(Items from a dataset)
━━━━━━━━━━━━━━━━━━━━━━━━━━━━━━
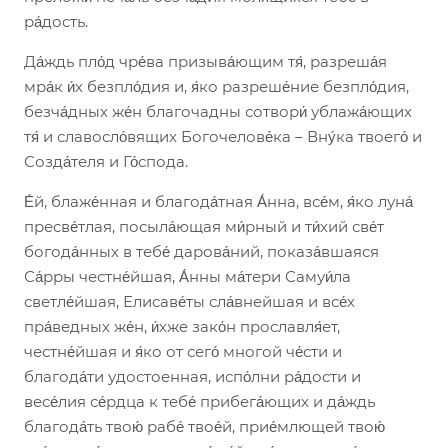
ра́дость.
Да́ждь пло́д чре́ва призыва́ющим тя́, разреша́я
мра́к и́х безпло́дия и, я́ко разреше́ние безпло́дия,
безча́дных же́н благочадны сотвори́ ублажа́ющих
тя́ и славосло́вящих Богочелове́ка – Вну́ка твоего́ и
Созда́теля и Го́спода.
Е́й, блаже́нная и благода́тная А́нна, все́м, я́ко луна́
пресве́тлая, посыла́ющая ми́рный и ти́хий све́т
богода́нных в тебе́ дарова́ний, показа́вшаяся
Са́рры честне́йшая, А́нны ма́тери Самуи́ла
светле́йшая, Елисаве́ты сла́внейшая и все́х
пра́ведных же́н, и́хже зако́н прославля́ет,
честне́йшая и я́ко от сего́ многой че́сти и
благода́ти удостоенная, испо́лни ра́дости и
весе́лия се́рдца к тебе́ прибега́ющих и да́ждь
благода́ть твою́ рабе́ твое́й, прие́млющей твою́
━━━━━━━━━━━━━━━━━━━━━━━━━━━━━━
Requirement
Please print the entries exactly as they stand. Images are not part of the copy.

Result below
ра́дость.
Да́ждь пло́д чре́ва призыва́ющим тя́, разреша́я
мра́к и́х безпло́дия и, я́ко разреше́ние безпло́дия,
безча́дных же́н благочадны сотвори́ ублажа́ющих
тя́ и славосло́вящих Богочелове́ка – Вну́ка твоего́ и
Созда́теля и Го́спода.
Е́й, блаже́нная и благода́тная А́нна, все́м, я́ко луна́
пресве́тлая, посыла́ющая ми́рный и ти́хий све́т
богода́нных в тебе́ дарова́ний, показа́вшаяся
Са́рры честне́йшая, А́нны ма́тери Самуи́ла
светле́йшая, Елисаве́ты сла́внейшая и все́х
пра́ведных же́н, и́хже зако́н прославля́ет,
честне́йшая и я́ко от сего́ многой че́сти и
благода́ти удостоенная, испо́лни ра́дости и
весе́лия се́рдца к тебе́ прибега́ющих и да́ждь
благода́ть твою́ рабе́ твое́й, прие́млющей твою́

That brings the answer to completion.